Le géomètre-expert est une profession réglementée par la loi n°46-942 du 7 mai 1946 modifiée. Le titre de géomètre-expert est protégé : seuls les professionnels inscrits au tableau de l'Ordre des géomètres-experts (OGE) peuvent exercer. L'usurpation du titre est un délit pénal (article 433-17 du Code pénal). Le géomètre-expert détient un monopole légal sur la délimitation des propriétés foncières (bornage). Il est aussi officier public pour l'établissement des documents d'arpentage transmis au cadastre.
Ce que fait (et ne fait pas) un géomètre-expert
Le géomètre-expert intervient dans de nombreuses situations, mais son cœur de métier reste la propriété foncière :
Missions exclusives (monopole légal) :
- Bornage : détermination contradictoire des limites de propriété entre voisins. Le procès-verbal de bornage signé par toutes les parties a valeur contractuelle définitive.

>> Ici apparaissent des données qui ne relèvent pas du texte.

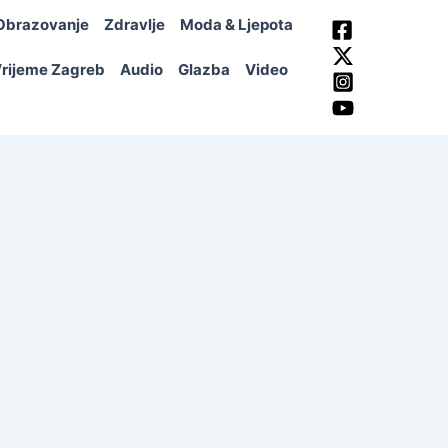
Obrazovanje
Zdravlje
Moda & Ljepota
rijeme Zagreb
Audio
Glazba
Video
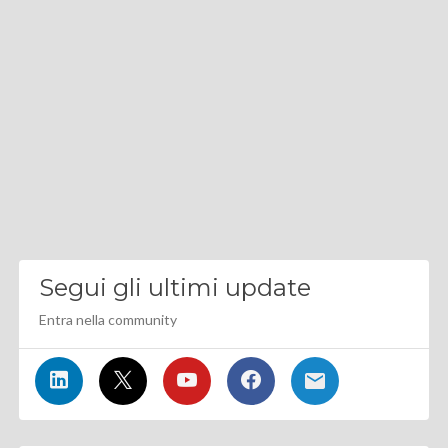
Segui gli ultimi update
Entra nella community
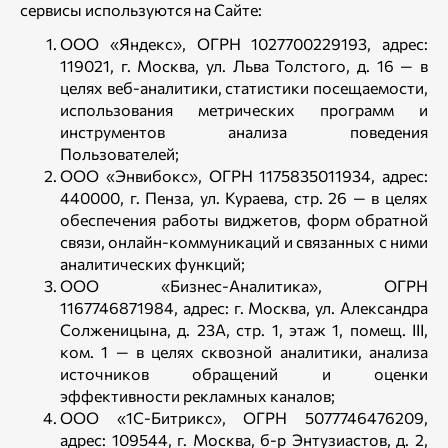
сервисы используются на Сайте:
ООО «Яндекс», ОГРН 1027700229193, адрес:
119021, г. Москва, ул. Льва Толстого, д. 16 — в
целях веб-аналитики, статистики посещаемости,
использования метрических программ и
инструментов анализа поведения
Пользователей;
ООО «Энвибокс», ОГРН 1175835011934, адрес:
440000, г. Пенза, ул. Кураева, стр. 26 — в целях
обеспечения работы виджетов, форм обратной
связи, онлайн-коммуникаций и связанных с ними
аналитических функций;
ООО «Бизнес-Аналитика», ОГРН
1167746871984, адрес: г. Москва, ул. Александра
Солженицына, д. 23А, стр. 1, этаж 1, помещ. III,
ком. 1 — в целях сквозной аналитики, анализа
источников обращений и оценки
эффективности рекламных каналов;
ООО «1С-Битрикс», ОГРН 5077746476209,
адрес: 109544, г. Москва, б-р Энтузиастов, д. 2,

- Division parcellaire : création de lots à partir d'une parcelle existante (indispensable pour vendre une partie de terrain). Le document d'arpentage est transmis au cadastre.
- Mise à jour du plan cadastral : le géomètre-expert est le seul professionnel habilité à modifier le plan cadastral via le DMPC (Document modificatif du parcellaire cadastral).
Missions courantes (sans monopole mais avec expertise) :
- Implantation de construction : positionnement précis d'un bâtiment sur le terrain conformément au permis de construire et aux règles d'urbanisme (retraits, distances aux limites).
- Relevé topographique : cartographie détaillée du terrain (altimétrie, planimétrie) indispensable pour tout projet de construction.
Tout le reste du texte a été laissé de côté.